What to do:
Once the line with "Trong 6 Tháng Đầu Năm" is found in the entries below, repeat that line and every one after it exactly, ending at the last.

##### Data for processing

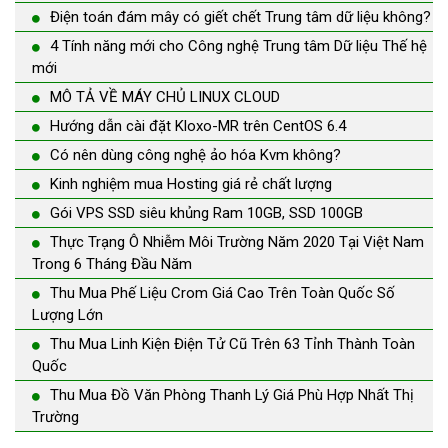
Điện toán đám mây có giết chết Trung tâm dữ liệu không?
4 Tính năng mới cho Công nghệ Trung tâm Dữ liệu Thế hệ
mới
MÔ TẢ VỀ MÁY CHỦ LINUX CLOUD
Hướng dẫn cài đặt Kloxo-MR trên CentOS 6.4
Có nên dùng công nghệ ảo hóa Kvm không?
Kinh nghiệm mua Hosting giá rẻ chất lượng
Gói VPS SSD siêu khủng Ram 10GB, SSD 100GB
Thực Trạng Ô Nhiễm Môi Trường Năm 2020 Tại Việt Nam
Trong 6 Tháng Đầu Năm
Thu Mua Phế Liệu Crom Giá Cao Trên Toàn Quốc Số
Lượng Lớn
Thu Mua Linh Kiện Điện Tử Cũ Trên 63 Tỉnh Thành Toàn
Quốc
Thu Mua Đồ Văn Phòng Thanh Lý Giá Phù Hợp Nhất Thị
Trường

##########

Response box:
Trong 6 Tháng Đầu Năm
Thu Mua Phế Liệu Crom Giá Cao Trên Toàn Quốc Số
Lượng Lớn
Thu Mua Linh Kiện Điện Tử Cũ Trên 63 Tỉnh Thành Toàn
Quốc
Thu Mua Đồ Văn Phòng Thanh Lý Giá Phù Hợp Nhất Thị
Trường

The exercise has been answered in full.